== Task goal ==
For the records below, output word for word the lines from the one with "Moniteur d’anesthésie modulaire, ECG, Nellcor" up to and including the one with "l’inconnu qu’il appréhendait malgré un très". No pictures.

== Material provided ==
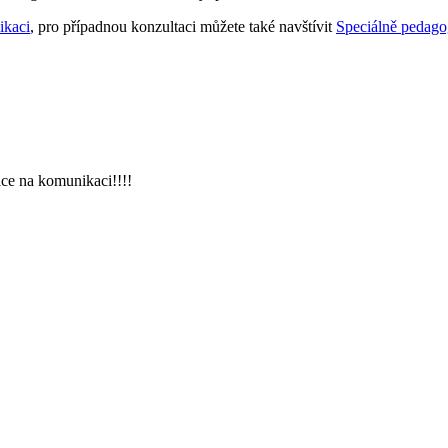
ikaci
, pro případnou konzultaci můžete také navštívit
Speciálně pedago
ace na komunikaci!!!!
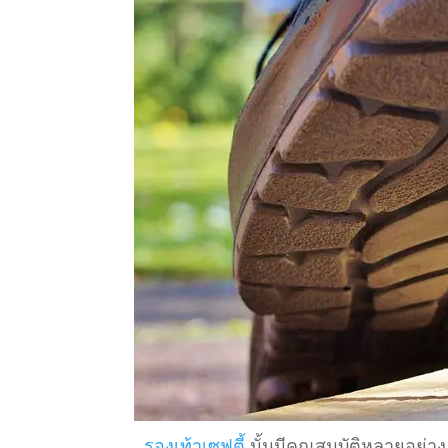
รองเท้าเซฟตี้
นั้นมีคุณสมบัติหลายอย่าง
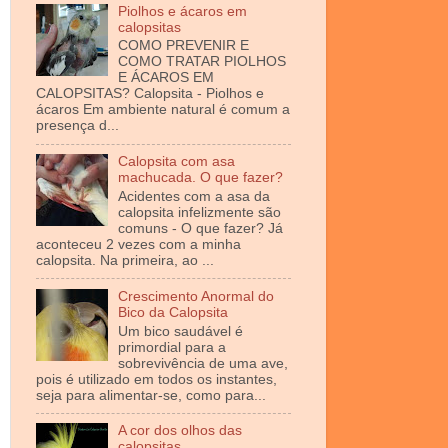
Piolhos e ácaros em
calopsitas
COMO PREVENIR E
COMO TRATAR PIOLHOS
E ÁCAROS EM
CALOPSITAS? Calopsita - Piolhos e
ácaros Em ambiente natural é comum a
presença d...
Calopsita com asa
machucada. O que fazer?
Acidentes com a asa da
calopsita infelizmente são
comuns - O que fazer? Já
aconteceu 2 vezes com a minha
calopsita. Na primeira, ao ...
Crescimento Anormal do
Bico da Calopsita
Um bico saudável é
primordial para a
sobrevivência de uma ave,
pois é utilizado em todos os instantes,
seja para alimentar-se, como para...
A cor dos olhos das
calopsitas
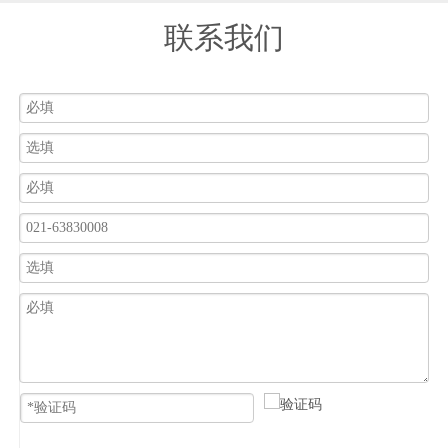
联系我们
再次，记账报税。完成上述操作后，代理记账的财会服务人
员便开始依据小规模纳税人企业提供的发票、银行单据、工
资表等会计材料为企业进行做账，并在此基础上编制财务报
表及纳税申报表，进而按时、及时帮助企业完成纳税申报和
税款缴纳。通常，代理记账财务人员在为企业进行报税之
前，都会在每个月尾向公司确定应缴纳的税金，以确保企业
能够准确掌握自身的财务、税务状况。
此外，除上述服务内容外，代理记账机构在为小规模纳税人
提供代理记账服务期间，还能够为企业提供相关工商、财税
咨询服务。上海代理记账基于代理记账业务的，为了充分肯
定代理记账业务，1993年修改《会计法》时增加了“代理记
账”规定，允许那些不具备单独设置会计机构或者配备会计
人员条件的单位，委托有关的会计服务机构进行代理记账，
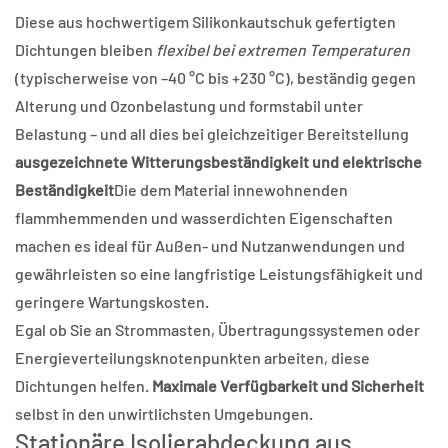
Diese aus hochwertigem Silikonkautschuk gefertigten
Dichtungen bleiben
flexibel bei extremen Temperaturen
(typischerweise von –40 °C bis +230 °C), beständig gegen
Alterung und Ozonbelastung und formstabil unter
Belastung – und all dies bei gleichzeitiger Bereitstellung
ausgezeichnete Witterungsbeständigkeit und elektrische
Beständigkeit
Die dem Material innewohnenden
flammhemmenden und wasserdichten Eigenschaften
machen es ideal für Außen- und Nutzanwendungen und
gewährleisten so eine langfristige Leistungsfähigkeit und
geringere Wartungskosten.
Egal ob Sie an Strommasten, Übertragungssystemen oder
Energieverteilungsknotenpunkten arbeiten, diese
Dichtungen helfen.
Maximale Verfügbarkeit und Sicherheit
selbst in den unwirtlichsten Umgebungen.
Stationäre Isolierabdeckung aus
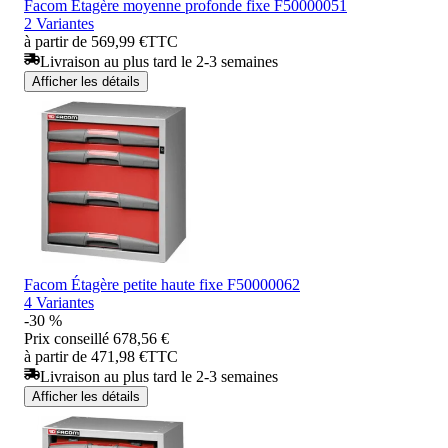
Facom Étagère moyenne profonde fixe F50000051
2 Variantes
à partir de 569,99 €
TTC
Livraison au plus tard le 2-3 semaines
Afficher les détails
Facom Étagère petite haute fixe F50000062
4 Variantes
-30 %
Prix conseillé
678,56 €
à partir de 471,98 €
TTC
Livraison au plus tard le 2-3 semaines
Afficher les détails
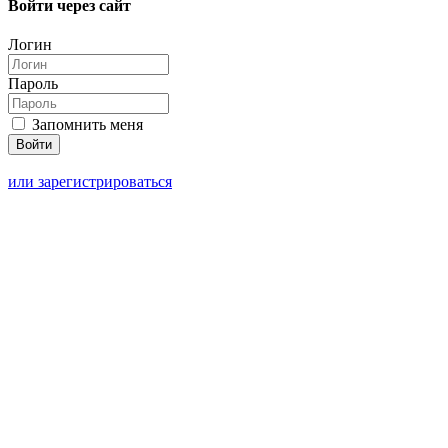
Войти через сайт
Логин
Пароль
Запомнить меня
или зарегистрироваться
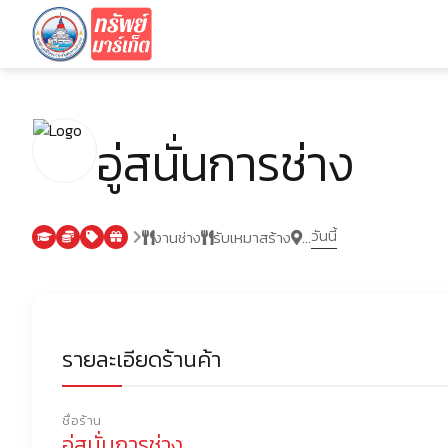
อู่สนั่นการช่าง
วันนี้
งานช่าง
รับเหมาสร้าง
...
รายละเอียดร้านค้า
ชื่อร้าน
อู่สนั่นการช่าง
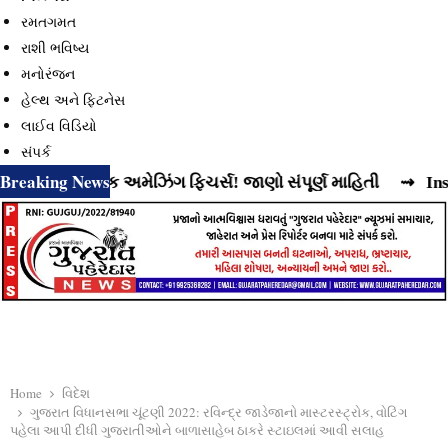
રમતગમત
રાશી ભવિષ્ય
મનોરંજન
હેલ્થ અને ફિટનેસ
લાઈવ વિડિયો
સંપર્ક
Breaking News
ં છે વધુ એક અમેઝિંગ ફિચર્સ! જાણો સંપૂર્ણ માહિતી
⇝ Instagram
Home
વિદેશ
ગુજરાત વિધાનસભા ચૂંટણી 2022: રવિન્દ્ર જાડેજાનો માસ્ટરસ્ટ્રોક, વોટિંગ
પહેલા આપી દીધી ગુજરાતીઓને બાળાસાહેબ ઠાકરે સ્ટાઇલમાં આવી સલાહ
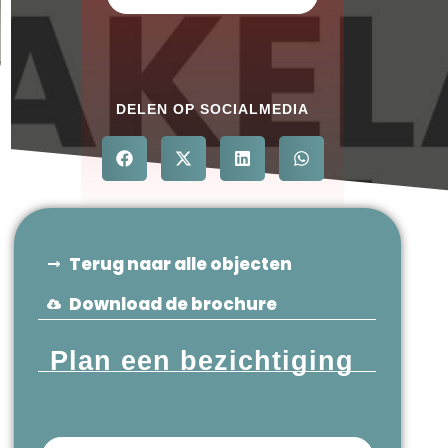
DELEN OP SOCIALMEDIA
Terug naar alle objecten
Download de brochure
Plan een bezichtiging
Voornaam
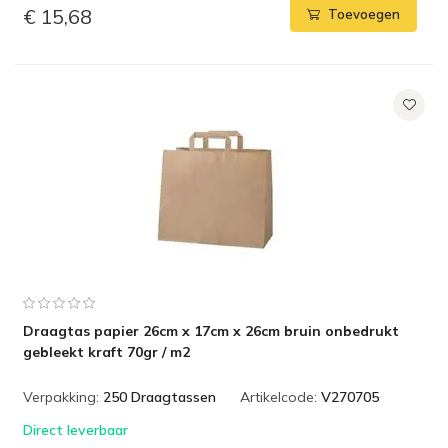
€ 15,68
Toevoegen
Draagtas papier 26cm x 17cm x 26cm bruin onbedrukt
gebleekt kraft 70gr / m2
Verpakking:
250 Draagtassen
Artikelcode:
V270705
Direct leverbaar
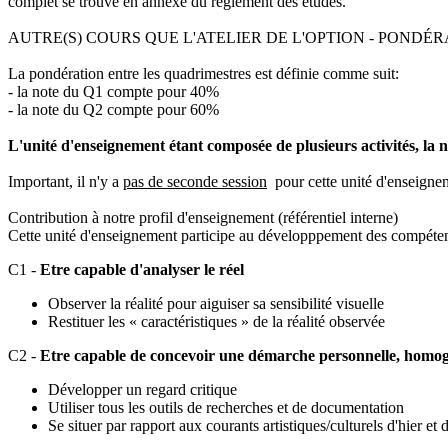
complet se trouve en annexe du règlement des études.
AUTRE(S) COURS QUE L'ATELIER DE L'OPTION - PONDÉR
La pondération entre les quadrimestres est définie comme suit:
- la note du Q1 compte pour 40%
- la note du Q2 compte pour 60%
L'unité d'enseignement étant composée de plusieurs activités, la
Important, il n'y a
pas de seconde session
pour cette unité d'enseigne
Contribution à notre profil d'enseignement (référentiel interne)
Cette unité d'enseignement participe au développpement des compéten
C1 -
Etre capable d'analyser le réel
Observer la réalité pour aiguiser sa sensibilité visuelle
Restituer les « caractéristiques » de la réalité observée
C2 -
Etre capable de concevoir une démarche personnelle, homog
Développer un regard critique
Utiliser tous les outils de recherches et de documentation
Se situer par rapport aux courants artistiques/culturels d'hier et 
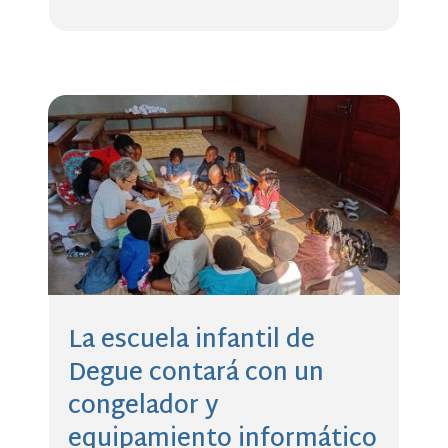
La escuela infantil de
Degue contará con un
congelador y
equipamiento informático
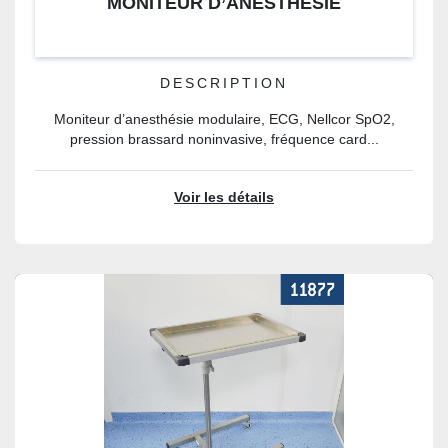
MONITEUR D’ANESTHÉSIE
DESCRIPTION
Moniteur d’anesthésie modulaire, ECG, Nellcor SpO2,
pression brassard noninvasive, fréquence card...
Voir les détails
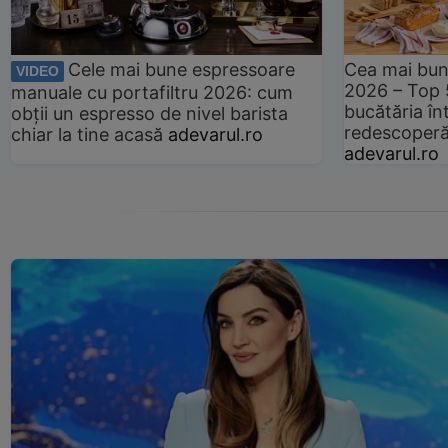
Cele mai bune espressoare
Cea mai bun
VIDEO
2026 – Top 
manuale cu portafiltru 2026: cum
bucătăria înt
obții un espresso de nivel barista
redescoperă 
chiar la tine acasă
adevarul.ro
adevarul.ro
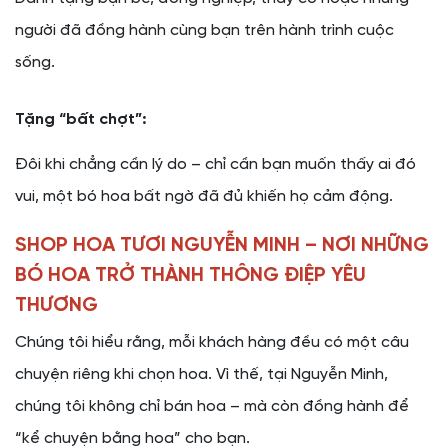
người đã đồng hành cùng bạn trên hành trình cuộc
sống.
Tặng “bất chợt”:
Đôi khi chẳng cần lý do – chỉ cần bạn muốn thấy ai đó
vui, một bó hoa bất ngờ đã đủ khiến họ cảm động.
SHOP HOA TƯƠI NGUYỄN MINH – NƠI NHỮNG
BÓ HOA TRỞ THÀNH THÔNG ĐIỆP YÊU
THƯƠNG
Chúng tôi hiểu rằng, mỗi khách hàng đều có một câu
chuyện riêng khi chọn hoa. Vì thế, tại Nguyễn Minh,
chúng tôi không chỉ bán hoa – mà còn đồng hành để
“kể chuyện bằng hoa” cho bạn.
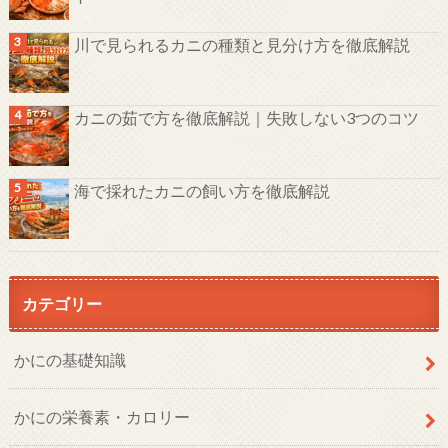
川で見られるカニの種類と見分け方を徹底解説
カニの茹で方を徹底解説｜失敗しない3つのコツ
海で採れたカニの飼い方を徹底解説
カテゴリー
かにの基礎知識
かにの栄養素・カロリー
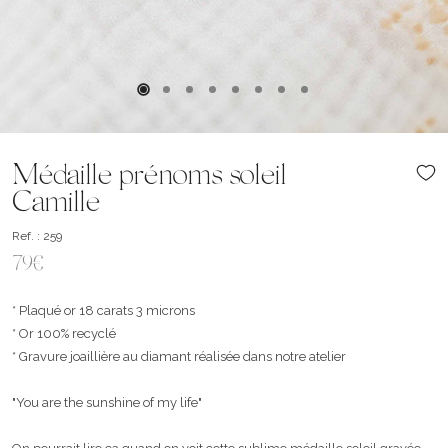
Médaille prénoms soleil
Camille
Ref. : 259
79€
* Plaqué or 18 carats 3 microns
* Or 100% recyclé
* Gravure joaillière au diamant réalisée dans notre atelier
"You are the sunshine of my life"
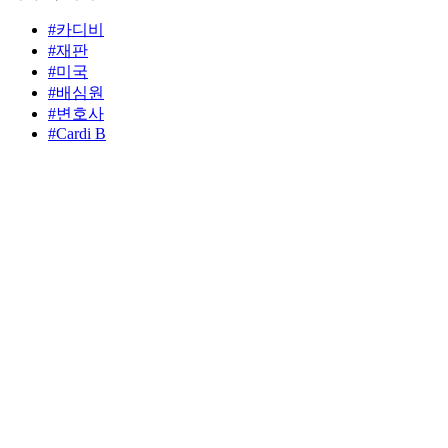
#카디비
#재판
#미국
#배심원
#변호사
#Cardi B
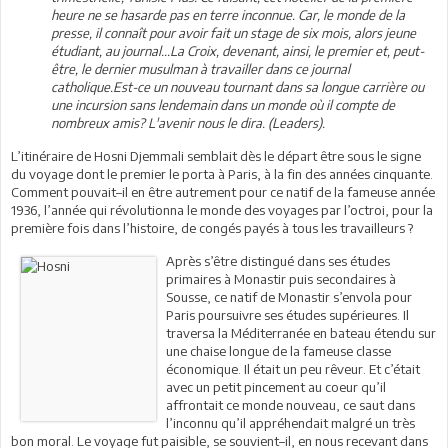
heure ne se hasarde pas en terre inconnue. Car, le monde de la
presse, il connaît pour avoir fait un stage de six mois, alors jeune
étudiant, au journal...La Croix, devenant, ainsi, le premier et, peut-
être, le dernier musulman à travailler dans ce journal
catholique.Est-ce un nouveau tournant dans sa longue carrière ou
une incursion sans lendemain dans un monde où il compte de
nombreux amis? L'avenir nous le dira. (Leaders).
L’itinéraire de Hosni Djemmali semblait dès le départ être sous le signe
du voyage dont le premier le porta à Paris, à la fin des années cinquante.
Comment pouvait–il en être autrement pour ce natif de la fameuse année
1936, l’année qui révolutionna le monde des voyages par l’octroi, pour la
première fois dans l’histoire, de congés payés à tous les travailleurs ?
Après s’être distingué dans ses études
primaires à Monastir puis secondaires à
Sousse, ce natif de Monastir s’envola pour
Paris poursuivre ses études supérieures. Il
traversa la Méditerranée en bateau étendu sur
une chaise longue de la fameuse classe
économique. Il était un peu rêveur. Et c’était
avec un petit pincement au coeur qu’il
affrontait ce monde nouveau, ce saut dans
l’inconnu qu’il appréhendait malgré un très
bon moral. Le voyage fut paisible, se souvient–il, en nous recevant dans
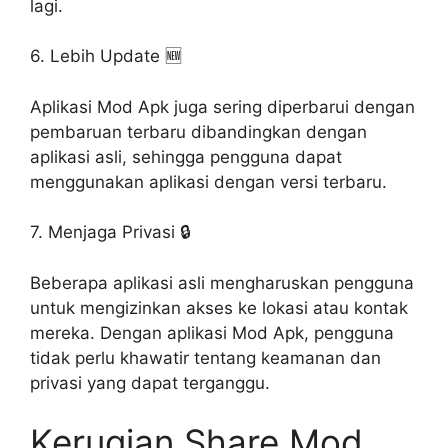
lagi.
6. Lebih Update 🆕
Aplikasi Mod Apk juga sering diperbarui dengan
pembaruan terbaru dibandingkan dengan
aplikasi asli, sehingga pengguna dapat
menggunakan aplikasi dengan versi terbaru.
7. Menjaga Privasi 🔒
Beberapa aplikasi asli mengharuskan pengguna
untuk mengizinkan akses ke lokasi atau kontak
mereka. Dengan aplikasi Mod Apk, pengguna
tidak perlu khawatir tentang keamanan dan
privasi yang dapat terganggu.
Kerugian Share Mod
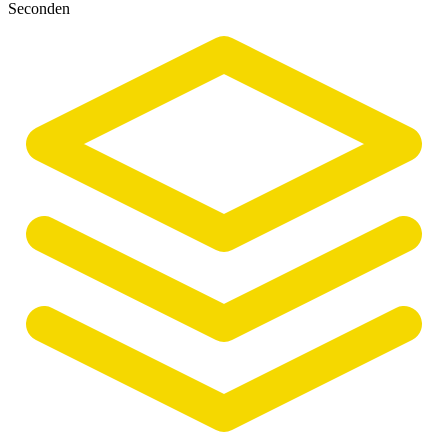
Seconden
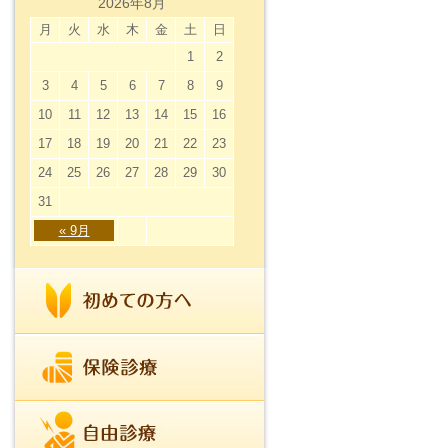
2026年8月
月
火
水
木
金
土
日
1
2
3
4
5
6
7
8
9
10
11
12
13
14
15
16
17
18
19
20
21
22
23
24
25
26
27
28
29
30
31
« 9月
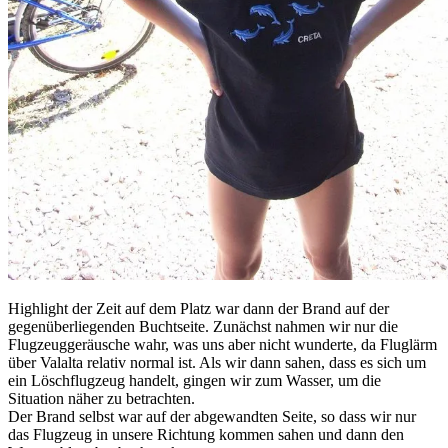
Highlight der Zeit auf dem Platz war dann der Brand auf der
gegenüberliegenden Buchtseite. Zunächst nahmen wir nur die
Flugzeuggeräusche wahr, was uns aber nicht wunderte, da Fluglärm
über Valalta relativ normal ist. Als wir dann sahen, dass es sich um
ein Löschflugzeug handelt, gingen wir zum Wasser, um die
Situation näher zu betrachten.
Der Brand selbst war auf der abgewandten Seite, so dass wir nur
das Flugzeug in unsere Richtung kommen sahen und dann den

== Response to this task ==
Moniteur d’anesthésie modulaire, ECG, Nellcor SpO2,
pression brassard noninvasive, fréquence card...
Voir les détails
Cele mai bune espressoare
Cea mai bun
VIDEO
2026 – Top 
manuale cu portafiltru 2026: cum
bucătăria înt
obții un espresso de nivel barista
redescoperă 
chiar la tine acasă
adevarul.ro
adevarul.ro
người đã đồng hành cùng bạn trên hành trình cuộc
sống.
Tặng “bất chợt”:
Đôi khi chẳng cần lý do – chỉ cần bạn muốn thấy ai đó
vui, một bó hoa bất ngờ đã đủ khiến họ cảm động.
SHOP HOA TƯƠI NGUYỄN MINH – NƠI NHỮNG
BÓ HOA TRỞ THÀNH THÔNG ĐIỆP YÊU
THƯƠNG
Chúng tôi hiểu rằng, mỗi khách hàng đều có một câu
chuyện riêng khi chọn hoa. Vì thế, tại Nguyễn Minh,
chúng tôi không chỉ bán hoa – mà còn đồng hành để
“kể chuyện bằng hoa” cho bạn.
川で見られるカニの種類と見分け方を徹底解説
カニの茹で方を徹底解説｜失敗しない3つのコツ
海で採れたカニの飼い方を徹底解説
カテゴリー
かにの基礎知識
かにの栄養素・カロリー
Médaille prénoms soleil
Camille
Ref. : 259
79€
* Plaqué or 18 carats 3 microns
* Or 100% recyclé
* Gravure joaillière au diamant réalisée dans notre atelier
"You are the sunshine of my life"
#카디비
#재판
#미국
#배심원
#변호사
#Cardi B
heure ne se hasarde pas en terre inconnue. Car, le monde de la
presse, il connaît pour avoir fait un stage de six mois, alors jeune
étudiant, au journal...La Croix, devenant, ainsi, le premier et, peut-
être, le dernier musulman à travailler dans ce journal
catholique.Est-ce un nouveau tournant dans sa longue carrière ou
une incursion sans lendemain dans un monde où il compte de
nombreux amis? L'avenir nous le dira. (Leaders).
L’itinéraire de Hosni Djemmali semblait dès le départ être sous le signe
du voyage dont le premier le porta à Paris, à la fin des années cinquante.
Comment pouvait–il en être autrement pour ce natif de la fameuse année
1936, l’année qui révolutionna le monde des voyages par l’octroi, pour la
première fois dans l’histoire, de congés payés à tous les travailleurs ?
Après s’être distingué dans ses études
primaires à Monastir puis secondaires à
Sousse, ce natif de Monastir s’envola pour
Paris poursuivre ses études supérieures. Il
traversa la Méditerranée en bateau étendu sur
une chaise longue de la fameuse classe
économique. Il était un peu rêveur. Et c’était
avec un petit pincement au coeur qu’il
affrontait ce monde nouveau, ce saut dans
l’inconnu qu’il appréhendait malgré un très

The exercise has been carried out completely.